Authorisation via IAM
Traditional IP-based GKE access:
- Requests go straight to the API server.
- Access restricted via IP + RBAC.
DNS-based endpoint:
- Requests first go through a Google Cloud API.
- IAM checks are enforced, e.g., container.clusters.connect permission.
- Then forwarded to GKE control plane for RBAC enforcement.

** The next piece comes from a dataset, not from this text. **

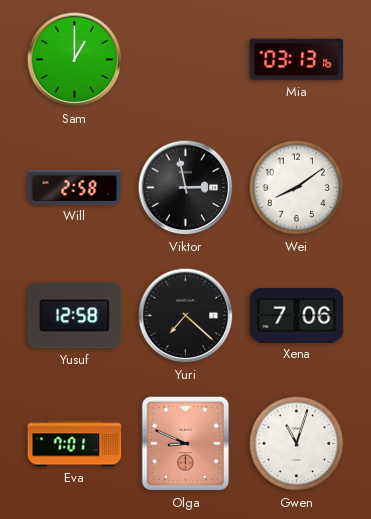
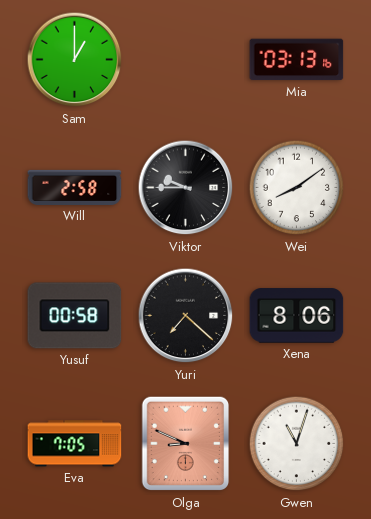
Viktor: 2:58 -> 9:45
Yusuf: 12:58 -> 00:58
Xena: 7:06 -> 8:06
Eva: 7:01 -> 7:05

# Grant IAM access $ gcloud projects add-iam-policy-binding devops-mo \ --member=serviceAccount:gke-priv-access@devops-mo.iam.gserviceaccount.com \ --role=roles/container.developer # Retrieve credentials via DNS endpoint $ gcloud container clusters get-credentials gke-dns-private \ --dns-endpoint \ --location europe-west2
IAM failure example
$ kubectl cluster-info Error: Permission 'container.clusters.connect' denied on resource
Benefits of DNS Endpoint Access
Private Clusters
- No VPNs or bastion hosts required
- Access internal-only GKE API servers using external connectivity
- Removes attack surfaces and infra overhead
Public Clusters
- Enforce IAM on public endpoint traffic
- Block unauthenticated users from reaching /healthz, /version, and discovery APIs
Without DNS Endpoint:
$ curl -k https://<public-ip>/readyz $ curl -k https://<public-ip>/version # Both return 200 OK
With DNS Endpoint:
$ curl -k https://gke-dns-private.europe-west2.gke.google/readyz $ curl -k https://gke-dns-private.europe-west2.gke.google/version # Both return 403 Forbidden
Example: Deploying a Private GKE Cluster
Create Private GKE Cluster with DNS Endpoint
gcloud container clusters create-auto gke-dns-private \ --enable-dns-access \ --enable-private-nodes \ --enable-private-endpoint \ --location europe-west2 \ --enable-master-authorized-networks
Inspect Cluster Networking
# Shows internal IP only $ gcloud container clusters describe example-auto-priv --location europe-west2 --format="value(endpoint)" 10.154.0.13 # Shows FQDN $ gcloud container clusters describe example-auto-priv --location europe-west2 --format="value(controlPlaneEndpointsConfig.dnsEndpointConfig.endpoint)" gke-<hash>.europe-west2.gke.goog # Resolve DNS $ dig +short gke-<hash>.europe-west2.gke.goog 216.239.32.27
Try Direct Internal IP (fails externally)
$ kubectl config view -o jsonpath='{.clusters[0].cluster.server}' https://10.154.0.13 $ kubectl get ns # fails: timeout or unreachable
Use FQDN with External Access
$ gcloud container clusters get-credentials example-auto-priv \ --dns-endpoint \ --location europe-west2 $ kubectl cluster-info Kubernetes control plane is running at https://gke-<hash>.europe-west2.gke.google
Public Endpoint Abuse vs IAM Gatekeeping
Problem:
Even restricted public endpoints expose cluster version and health APIs to unauthenticated users.
# Anonymous access $ curl -k https://<public-ip>/readyz $ curl -k https://<public-ip>/version
Authenticated (but external) users can access discovery APIs
$ kubectl auth whoami Username: mo@devops.com $ kubectl get --raw='/apis' # Returns API groups
With DNS endpoint enabled:
$ curl -k https://<fqdn>/version Error: Permission 'container.clusters.connect' denied
Migrating Existing Clusters
gcloud container clusters update example-auto-priv \ --enable-dns-access \ --enable-private-nodes \ --enable-private-endpoint \ --location europe-west2
or via Terraform;
resource "google_container_cluster" "dns_private" {
name = "gke-priv-dns"
enable_autopilot = true
control_plane_endpoints_config {
dns_endpoint_config {
allow_external_traffic = true
}
}
master_authorized_networks_config {}
private_cluster_config {
enable_private_nodes = true
enable_private_endpoint = true
}
}
# Non-destructive: Can be added to existing clusters.
Wrap Up
DNS-based GKE endpoints:
- Enable external access to private clusters without VPNs/bastions
- Secure public endpoints by adding IAM authorization
- Reduce infra complexity and operational overhead
- Eliminate attack surfaces from bastions and public IPs
A clear evolution from IP-based perimeter security to identity-based secure access using Google Cloud’s APIs.
- Similar to Identity-Aware Proxy (IAP), DNS-based endpoints shift access control to the cloud perimeter.
Use DNS endpoints now to modernise your GKE networking and improve your security posture.